Senate Majority Leader Mitch McConnell (R-Ky.) made an extraordinary statement last week, indicating that he will coordinate how the trial will be run with White House counsel Pat Cipollone. And Cipollone may not just be the White House counsel; there are reports he could serve as Trump’s defense attorney at the trial. Democrats and journalists were quick to point out the optics of a trial effectively being run whatever way the defendant wants it to be.

The problem with McConnell’s statement is that he doesn’t have complete control over how the process will be run; that’s because you need a majority vote of the Senate to set the rules.
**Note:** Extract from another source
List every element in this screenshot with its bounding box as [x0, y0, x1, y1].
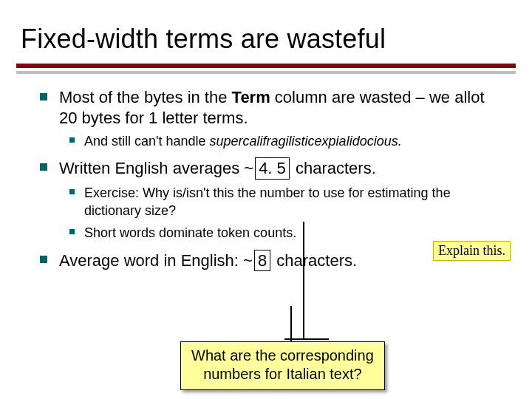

So if a handful of GOP senators objected to his plans — the GOP’s majority is 53-47 right now — they could hold out and force his hand.

In other words, it was the kind of statement to which someone like Romney (R-Utah) or Collins (R-Maine) might object and try to set things on a different course. But in Collins’s case, she took the opportunity to criticize Senate Minority Leader Charles E. Schumer (D-N.Y.) more than McConnell.

Collins objected to Schumer having sent a letter proposing a set of rules of his own.

“I was surprised that he didn’t first sit down with the Senate majority leader and discuss his proposals rather than doing a letter that he released to the press,” Collins said Monday. “The more constructive way would have been for him to sit down with Sen. McConnell.”

She offered a more muted response when asked directly about McConnell, even as she expressed some degree of disagreement.

“Every senator has to decide on his or her own how to approach it," she said. “That would not be the approach that I’ve taken.”

Romney took a different tack. When he was asked about whether he wants White House chief of staff Mick Mulvaney and former national security adviser John Bolton to testify, as Schumer proposed, he basically no-commented about the whole thing.

“It’s not that I don’t have any point of view; it’s just that I’m not willing to share that point of view till I’ve had the chance to talk to others and get their perspectives,” Romney said.

Update: McConnell has now signaled he won’t, in fact, allow new witnesses like Mulvaney and Bolton.

The Senate’s top two leaders could not agree Dec. 17 on whether witnesses should be called at the outset of President Trump’s (The Washington Post)

That doesn’t mean Romney and Collins would necessarily go along if McConnell followed through on letting the White House dictate its own rules. Nor does it mean that McConnell will even go down that route. It seems entirely possible he was saying what he said so that any move toward the middle — even a fair trial — will be seen as a concession. Maybe Romney and Collins eventually take credit for pulling the rules in that direction. If they eventually vote against removing Trump, they could say that at least they made sure the trial was fair.

For now, Americans are somewhat optimistic that it will be. A new Washington Post-ABC News poll released Tuesday morning showed more than 60 percent of Republicans, Democrats and independents said they were at least “somewhat” confident the Senate trial would be a fair one.

One wonders how many of them are familiar with what McConnell said last week, or with Sen Lindsey O. Graham’s (R-S.C.) comments indicating he’s not interested in being a fair juror, because Trump is being railroaded. Collins and Romney don’t seem particularly bothered by those comments, though — or at least bothered enough to speak up.